WHAT YOU SHOULD DO: Restate word for word the lines of the entries below, starting with the line that holds "Если вы затеяли" and ending with the line that holds "Как изменилась схема", and no others.

RECORDS FOR THIS EXERCISE:
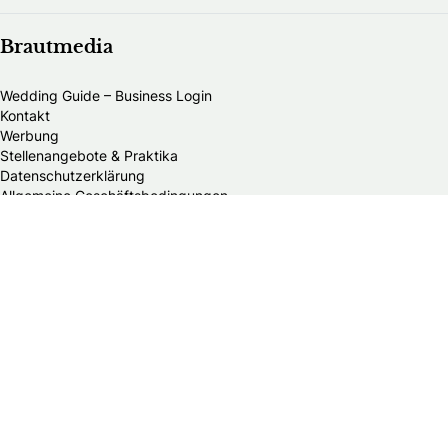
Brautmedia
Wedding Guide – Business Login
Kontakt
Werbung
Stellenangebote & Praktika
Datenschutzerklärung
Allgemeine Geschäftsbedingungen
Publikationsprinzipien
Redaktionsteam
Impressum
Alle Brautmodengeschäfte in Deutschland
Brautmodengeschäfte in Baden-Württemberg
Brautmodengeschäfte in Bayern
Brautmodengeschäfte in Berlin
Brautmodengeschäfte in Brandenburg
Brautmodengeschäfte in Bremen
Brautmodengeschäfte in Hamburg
...
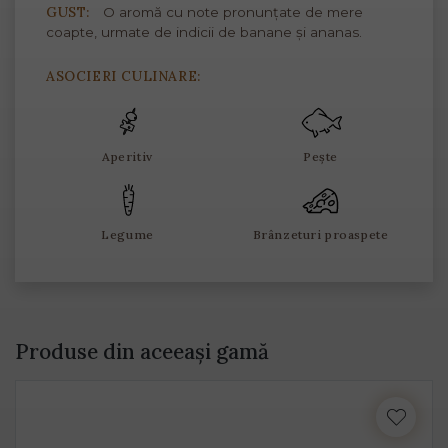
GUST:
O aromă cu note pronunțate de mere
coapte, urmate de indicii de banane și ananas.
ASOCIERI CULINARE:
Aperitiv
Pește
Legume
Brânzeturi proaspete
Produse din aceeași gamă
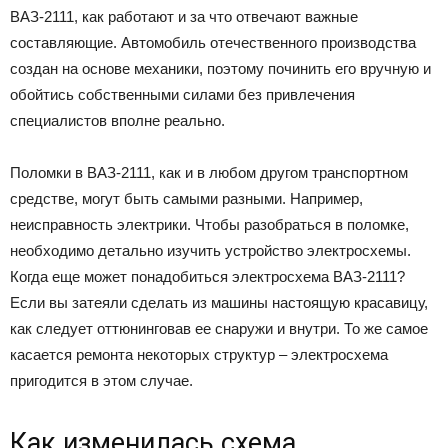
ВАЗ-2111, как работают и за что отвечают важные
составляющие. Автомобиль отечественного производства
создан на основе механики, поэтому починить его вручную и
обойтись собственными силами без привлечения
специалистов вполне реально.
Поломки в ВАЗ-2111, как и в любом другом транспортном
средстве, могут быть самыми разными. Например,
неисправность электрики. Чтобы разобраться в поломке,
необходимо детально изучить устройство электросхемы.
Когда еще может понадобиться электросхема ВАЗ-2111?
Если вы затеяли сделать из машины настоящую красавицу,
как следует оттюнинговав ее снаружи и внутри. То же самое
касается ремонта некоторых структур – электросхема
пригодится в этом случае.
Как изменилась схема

OUTPUT OF THE EXERCISE:
Если вы затеяли сделать из машины настоящую красавицу,
как следует оттюнинговав ее снаружи и внутри. То же самое
касается ремонта некоторых структур – электросхема
пригодится в этом случае.
Как изменилась схема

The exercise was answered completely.